#### Exercise requirements
This exercise calls for every line of the data below with the string "جرثقیل" in it.
Segment Open
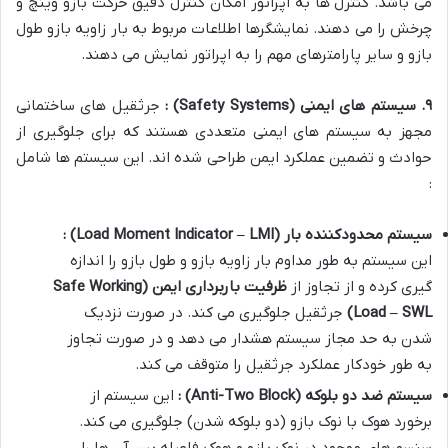
می باشد. کنترل ها به اپراتور امکان کنترل دقیق حرکت بازو وینچ و
چرخش را می دهند. نمایشگرها اطلاعات مربوط به بار زاویه بازو طول
بازو و سایر پارامترهای مهم را به اپراتور نمایش می دهند.
۹
.
سیستم های ایمنی
(Safety Systems)
:
جرثقیل های ساختمانی
مجهز به سیستم های ایمنی متعددی هستند که برای جلوگیری از
حوادث و تضمین عملکرد ایمن طراحی شده اند. این سیستم ها شامل
:
سیستم محدودکننده بار
(Load Moment Indicator – LMI)
:
این سیستم به طور مداوم بار زاویه بازو و طول بازو را اندازه
گیری کرده و از تجاوز از
ظرفیت باربرداری ایمن
(Safe Working
Load – SWL)
جرثقیل جلوگیری می کند. در صورت نزدیک
شدن به حد مجاز سیستم هشدار می دهد و در صورت تجاوز
به طور خودکار عملکرد جرثقیل را متوقف می کند.
سیستم ضد دو بلوکه
(Anti-Two Block)
:
این سیستم از
برخورد هوک با نوک بازو (دو بلوکه شدن) جلوگیری می کند.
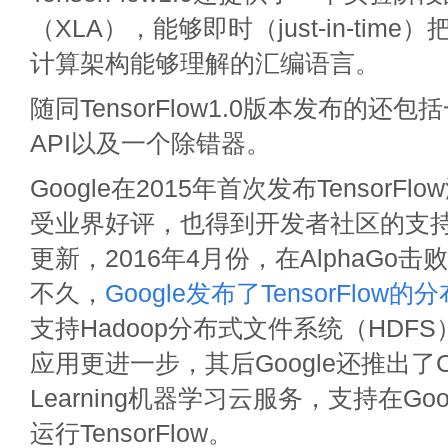
（XLA），能够即时（just-in-tim
计算架构能够理解的汇编语言。
随同TensorFlow1.0版本发布的还包
API以及一个除错器。
Google在2015年首次发布TensorF
受业界好评，也得到开发者社区的支
更新，2016年4月份，在AlphaGo
不久，
Google发布了TensorFlow
支持Hadoop分布式文件系统（HDF
应用更进一步，其后Google还推出了Cou
Learning机器学习云服务，支持在Go
运行TensorFlow。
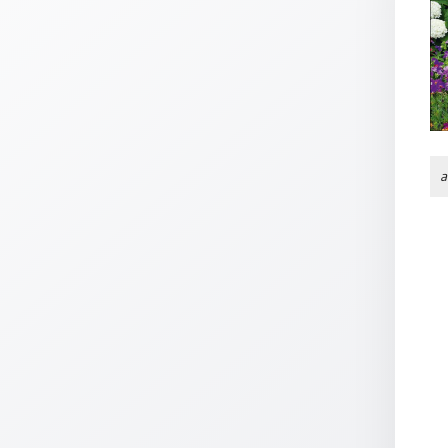
Thomaskarten
Grußkarten
Sortimente
Themen
&
a
Anlässe
Geburtstag
/
Wünsche
Segenswünsche
Lebensart
Dank
Freundschaft
/
Begleitung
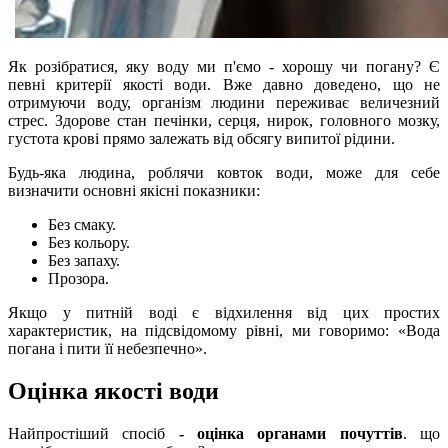
Як розібратися, яку воду ми п'ємо - хорошу чи погану? Є
певні критерії якості води. Вже давно доведено, що не
отримуючи воду, організм людини переживає величезний
стрес. Здорове стан печінки, серця, нирок, головного мозку,
густота крові прямо залежать від обсягу випитої рідини.
Будь-яка людина, роблячи ковток води, може для себе
визначити основні якісні показники:
Без смаку.
Без кольору.
Без запаху.
Прозора.
Якщо у питній воді є відхилення від цих простих
характеристик, на підсвідомому рівні, ми говоримо: «Вода
погана і пити її небезпечно».
Оцінка якості води
Найпростіший спосіб
- оцінка органами почуттів
. що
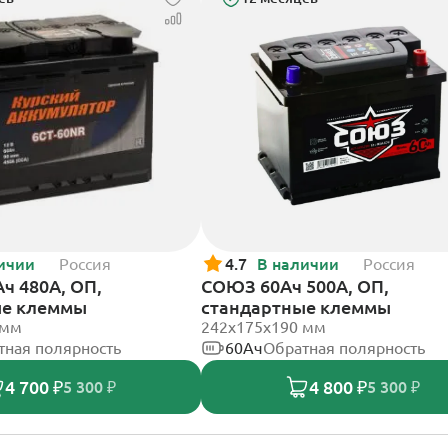
ичии
Россия
4.7
В наличии
Россия
ч 480А, ОП,
СОЮЗ 60Ач 500А, ОП,
ые клеммы
стандартные клеммы
 мм
242x175x190 мм
тная полярность
60Ач
Обратная полярность
4 700 ₽
4 800 ₽
5 300 ₽
5 300 ₽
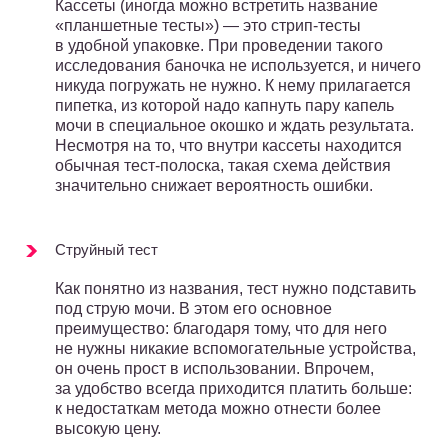
Кассеты (иногда можно встретить название
«планшетные тесты») — это стрип-тесты
в удобной упаковке. При проведении такого
исследования баночка не используется, и ничего
никуда погружать не нужно. К нему прилагается
пипетка, из которой надо капнуть пару капель
мочи в специальное окошко и ждать результата.
Несмотря на то, что внутри кассеты находится
обычная тест-полоска, такая схема действия
значительно снижает вероятность ошибки.
Струйный тест
Как понятно из названия, тест нужно подставить
под струю мочи. В этом его основное
преимущество: благодаря тому, что для него
не нужны никакие вспомогательные устройства,
он очень прост в использовании. Впрочем,
за удобство всегда приходится платить больше:
к недостаткам метода можно отнести более
высокую цену.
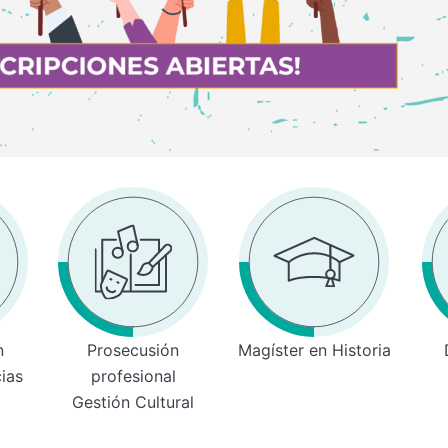
n
Prosecusión
Magíster en Historia
cias
profesional
Gestión Cultural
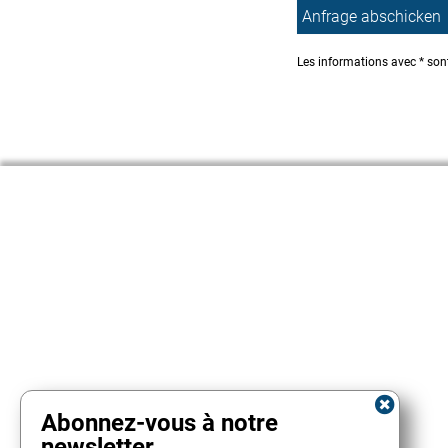
Les informations avec * sont
Abonnez-vous à notre
newsletter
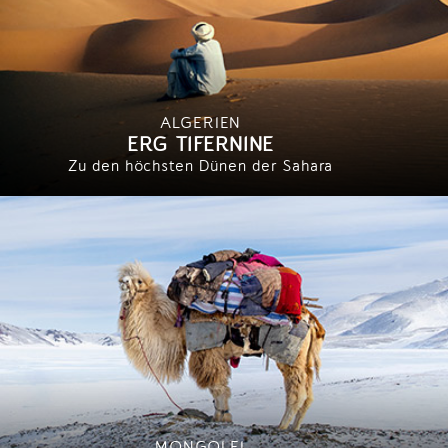
ALGERIEN
ERG TIFERNINE
Zu den höchsten Dünen der Sahara
MONGOLEI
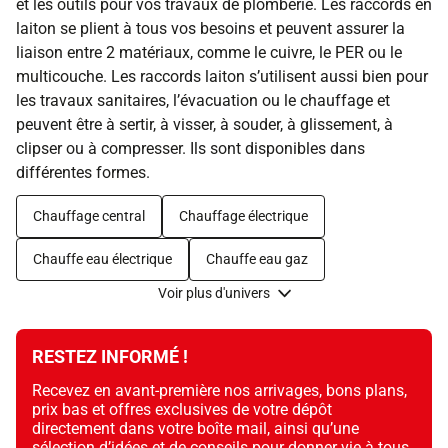
et les outils pour vos travaux de plomberie. Les raccords en
laiton se plient à tous vos besoins et peuvent assurer la
liaison entre 2 matériaux, comme le cuivre, le PER ou le
multicouche. Les raccords laiton s’utilisent aussi bien pour
les travaux sanitaires, l’évacuation ou le chauffage et
peuvent être à sertir, à visser, à souder, à glissement, à
clipser ou à compresser. Ils sont disponibles dans
différentes formes.
Chauffage central
Chauffage électrique
Chauffe eau électrique
Chauffe eau gaz
Voir plus d'univers
RESTEZ INFORMÉ !
Recevez en avant-première nos arrivages, bons plans,
prix bas et offres exclusives de votre dépôt
directement dans votre boîte mail, ainsi qu’une
sélection d’idées et de conseils pour donner vie à tous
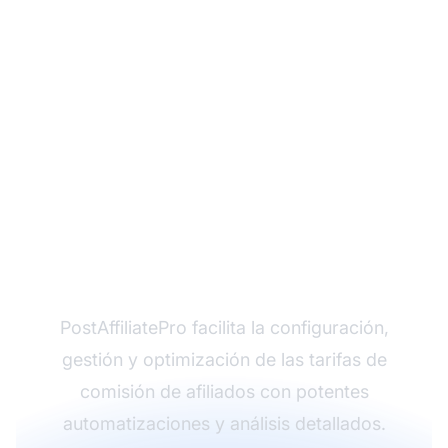
¿Listo para lanzar tu
programa de afiliados?
PostAffiliatePro facilita la configuración,
gestión y optimización de las tarifas de
comisión de afiliados con potentes
automatizaciones y análisis detallados.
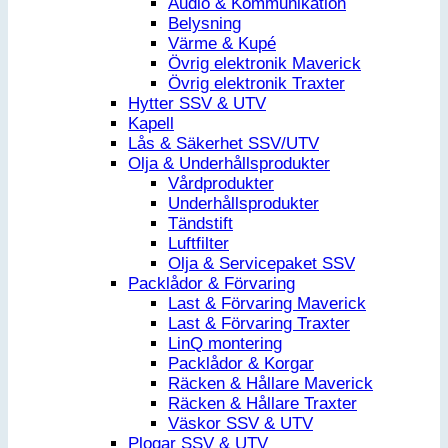
Audio & Kommunikation
Belysning
Värme & Kupé
Övrig elektronik Maverick
Övrig elektronik Traxter
Hytter SSV & UTV
Kapell
Lås & Säkerhet SSV/UTV
Olja & Underhållsprodukter
Vårdprodukter
Underhållsprodukter
Tändstift
Luftfilter
Olja & Servicepaket SSV
Packlådor & Förvaring
Last & Förvaring Maverick
Last & Förvaring Traxter
LinQ montering
Packlådor & Korgar
Räcken & Hållare Maverick
Räcken & Hållare Traxter
Väskor SSV & UTV
Plogar SSV & UTV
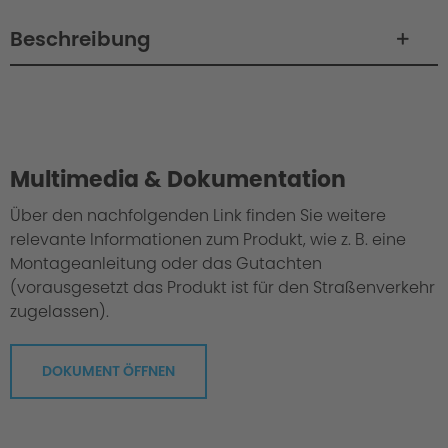
Beschreibung
Philosophie / Technik / Abstimmung
Multimedia & Dokumentation
Über den nachfolgenden Link finden Sie weitere
relevante Informationen zum Produkt, wie z. B. eine
Montageanleitung oder das Gutachten
(vorausgesetzt das Produkt ist für den Straßenverkehr
zugelassen).
DOKUMENT ÖFFNEN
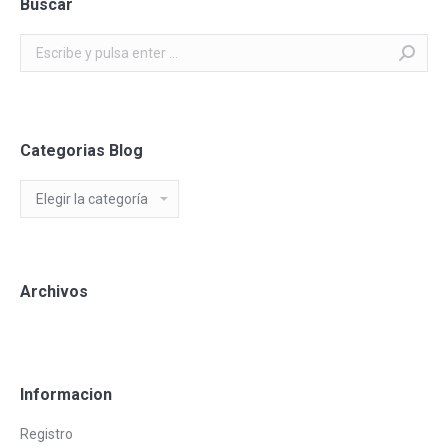
Buscar
Buscar:
Categorias Blog
Categorias
Blog
Archivos
Informacion
Registro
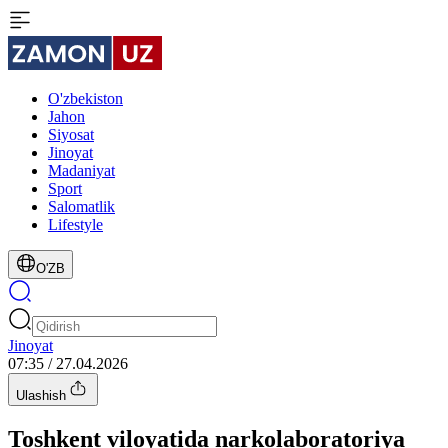
O'zbekiston
Jahon
Siyosat
Jinoyat
Madaniyat
Sport
Salomatlik
Lifestyle
O'ZB
Jinoyat
07:35 / 27.04.2026
Ulashish
Toshkent viloyatida narkolaboratoriya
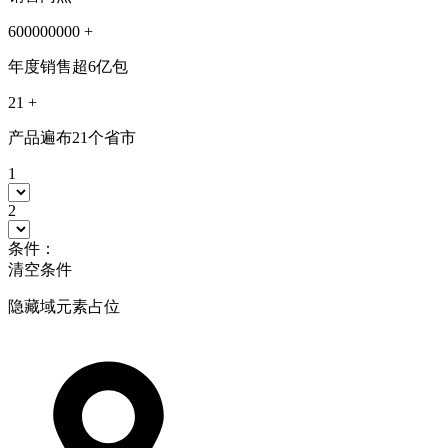
600000000
+
年度销售超6亿包
21
+
产品遍布21个省市
1
2
条件：
清空条件
隐藏域元素占位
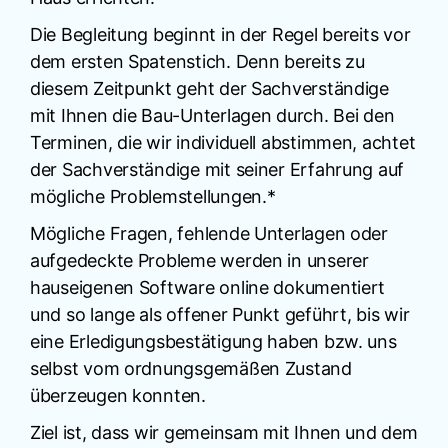
Die Begleitung beginnt in der Regel bereits vor
dem ersten Spatenstich. Denn bereits zu
diesem Zeitpunkt geht der Sachverständige
mit Ihnen die Bau-Unterlagen durch. Bei den
Terminen, die wir individuell abstimmen, achtet
der Sachverständige mit seiner Erfahrung auf
mögliche Problemstellungen.*
Mögliche Fragen, fehlende Unterlagen oder
aufgedeckte Probleme werden in unserer
hauseigenen Software online dokumentiert
und so lange als offener Punkt geführt, bis wir
eine Erledigungsbestätigung haben bzw. uns
selbst vom ordnungsgemäßen Zustand
überzeugen konnten.
Ziel ist, dass wir gemeinsam mit Ihnen und dem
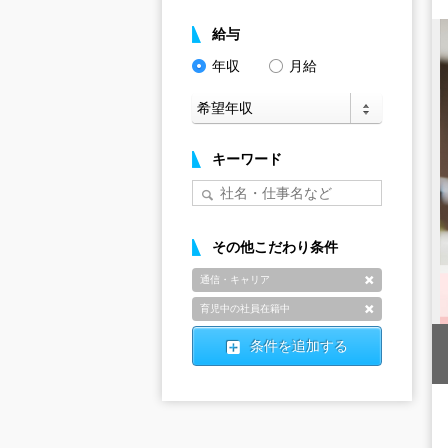
給与
年収
月給
キーワード
その他こだわり条件
通信・キャリア
削除
育児中の社員在籍中
削除
条件を追加する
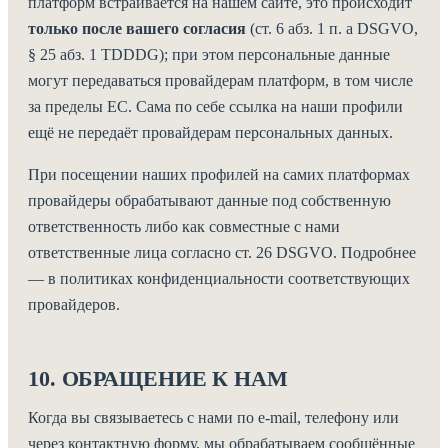
платформ встраивается на нашем сайте, это происходит
только после вашего согласия
(ст. 6 абз. 1 п. a DSGVO,
§ 25 абз. 1 TDDDG); при этом персональные данные
могут передаваться провайдерам платформ, в том числе
за пределы ЕС. Сама по себе ссылка на наши профили
ещё не передаёт провайдерам персональных данных.
При посещении наших профилей на самих платформах
провайдеры обрабатывают данные под собственную
ответственность либо как совместные с нами
ответственные лица согласно ст. 26 DSGVO. Подробнее
— в политиках конфиденциальности соответствующих
провайдеров.
10. ОБРАЩЕНИЕ К НАМ
Когда вы связываетесь с нами по e-mail, телефону или
через контактную форму, мы обрабатываем сообщённые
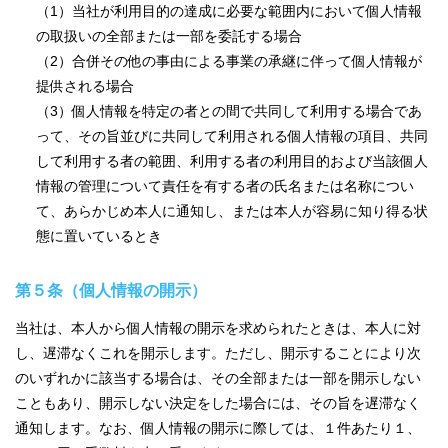
（1）当社が利用目的の達成に必要な範囲内において個人情報
の取扱いの全部または一部を委託する場合
（2）合併その他の事由による事業の承継に伴って個人情報が
提供される場合
（3）個人情報を特定の者との間で共同して利用する場合であ
って、その旨並びに共同して利用される個人情報の項目、共同
して利用する者の範囲、利用する者の利用目的および当該個人
情報の管理について責任を有する者の氏名または名称につい
て、あらかじめ本人に通知し、または本人が容易に知り得る状
態に置いているとき
第５条（個人情報の開示）
当社は、本人から個人情報の開示を求められたときは、本人に対
し、遅滞なくこれを開示します。ただし、開示することにより次
のいずれかに該当する場合は、その全部または一部を開示しない
こともあり、開示しない決定をした場合には、その旨を遅滞なく
通知します。なお、個人情報の開示に際しては、１件あたり１、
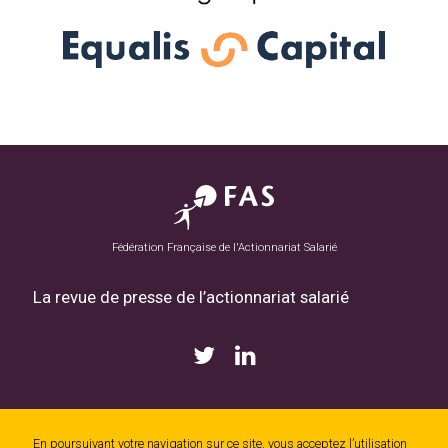
Fédération Française de l'Actionnariat Salarié
La revue de presse de l’actionnariat salarié
En poursuivant votre navigation sur ce site, vous acceptez l’utilisation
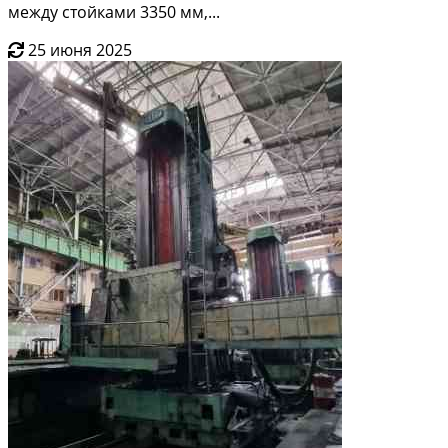
между стойками 3350 мм,...
25 июня 2025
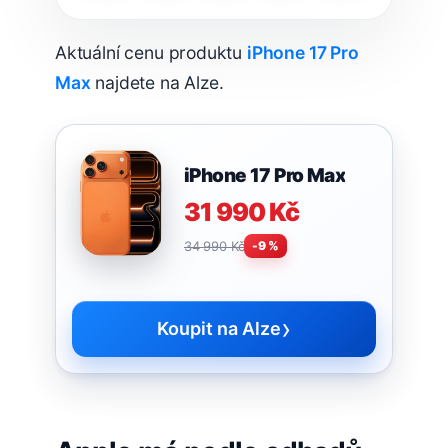
Aktuální cenu produktu
iPhone 17 Pro
Max
najdete na Alze.
iPhone 17 Pro Max
31 990 Kč
34 990 Kč
-9 %
›
Koupit na Alze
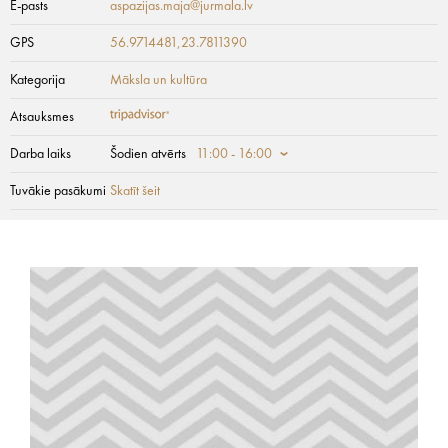
E-pasts
aspazijas.maja@jurmala.lv
GPS
56.9714481,23.7811390
Kategorija
Māksla un kultūra
Atsauksmes
Darba laiks
Šodien atvērts
11:00 - 16:00
Tuvākie pasākumi
Skatīt šeit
Segment Closed
#### The completed task
جرثقیل های ساختمانی
جرثقیل جلوگیری می کند. در صورت نزدیک
به طور خودکار عملکرد جرثقیل را متوقف می کند.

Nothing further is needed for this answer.